[[ Provided records open ]]
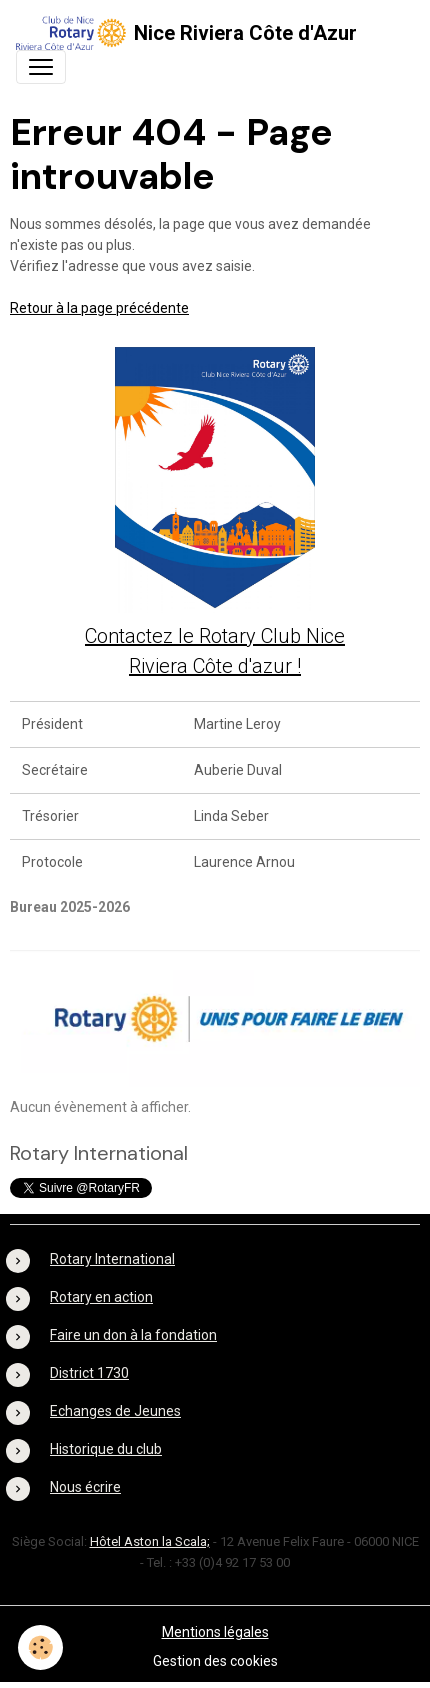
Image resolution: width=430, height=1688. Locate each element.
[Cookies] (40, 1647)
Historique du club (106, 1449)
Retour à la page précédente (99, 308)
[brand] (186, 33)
[[ Provided records closed ]]
● Exercise
Without any pictures, output the entries above exactly as they appear.

● Written response
Image resolution: width=430, height=1688. Locate each element.
[Cookies] (40, 1647)
Historique du club (106, 1449)
Retour à la page précédente (99, 308)
[brand] (186, 33)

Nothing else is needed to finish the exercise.